GROWING DIVIDE BETWEEN IT AND REST OF THE BUSINESS HAMPERING CLOUD ADOPTION
A growing divide between IT and business is leading many businesses to take the wrong approach to cloud. While many European companies are embracing the move to the Cloud, nearly half are struggling, wrestling with increases in Cloud integration costs and data silos according to a new study sponsored by Oracle.
A key reason: more than 60% of a company’s overall IT spend is being driven by individual business units versus traditional IT departments, making it difficult for companies to fully benefit from the Cloud services they are subscribing to.
Another significant part of the problem is that most organizations continue to fund their IT investments without aligning to revenue potential and innovative projects: two in three business decision makers said IT funding is too traditional and is stifling innovation, while one in three IT-decision makers admit their organizations’ IT funding models are hindering them from IT innovation, according to Oracle’s Putting Cultural Transformation at the Heart of Cloud Success report. For the research, Oracle partnered with Coleman Parkes to survey 600 senior IT and line of business decision makers across Europe and the Middle East
Time to change funding models
The findings reveal businesses must rethink their IT funding models and undergo a cultural transformation in order to fully exploit the benefits of cloud computing. One third (33%) of respondents say an inappropriate IT funding model is inhibiting their business. One third (33%) also believe their company’s IT culture is unfit for the cloud computing age.
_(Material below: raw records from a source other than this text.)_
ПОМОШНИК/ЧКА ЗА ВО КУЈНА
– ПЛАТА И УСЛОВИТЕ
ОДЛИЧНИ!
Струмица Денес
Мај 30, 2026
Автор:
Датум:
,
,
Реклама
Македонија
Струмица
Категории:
Tellingly, 72% of respondents say a new cloud funding model will allow IT departments to deliver more cloud services to the business, and 70% expect it will help the company to reduce costs.
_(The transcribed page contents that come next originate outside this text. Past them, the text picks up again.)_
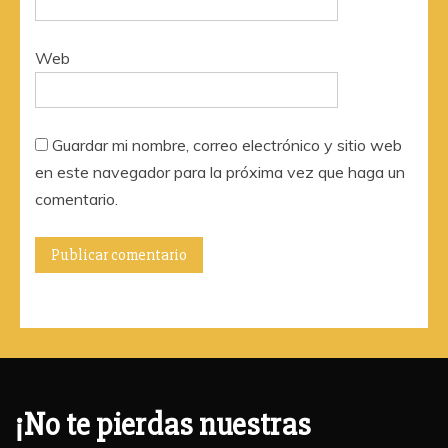
Web
Guardar mi nombre, correo electrónico y sitio web
en este navegador para la próxima vez que haga un
comentario.
¡No te pierdas nuestras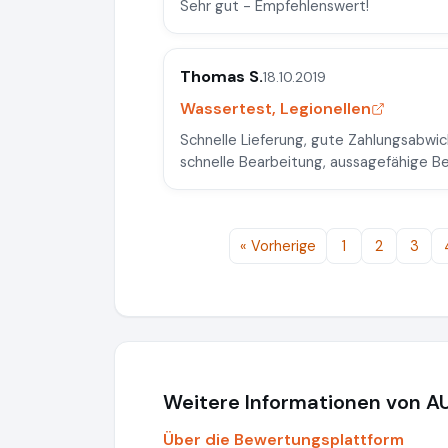
Sehr gut - Empfehlenswert!
Thomas S.
18.10.2019
Wassertest, Legionellen
Schnelle Lieferung, gute Zahlungsabwic
schnelle Bearbeitung, aussagefähige Be
« Vorherige
1
2
3
Weitere Informationen von 
Über die Bewertungsplattform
Shedding light on Shadow IT
The Oracle study also found that increased IT spend outside the IT team (also known as Shadow IT) is standing in the business’ way. More than one third (35%) of technology respondents believe Shadow IT practices are inhibiting the ability of IT to deliver on business goals. Indeed, 46% said the approach they’ve taken to cloud so far has increased integration costs, with the same percentage saying it has led to the creation of data siloes.
Additionally, the vast majority of respondents (95%) believe Shadow IT is a major cause of complexity. Roughly one-third say leaving lines of business to manage their IT-spend independently results in increased security concerns, making funding more difficult to manage, and diluting the company’s control of its IT.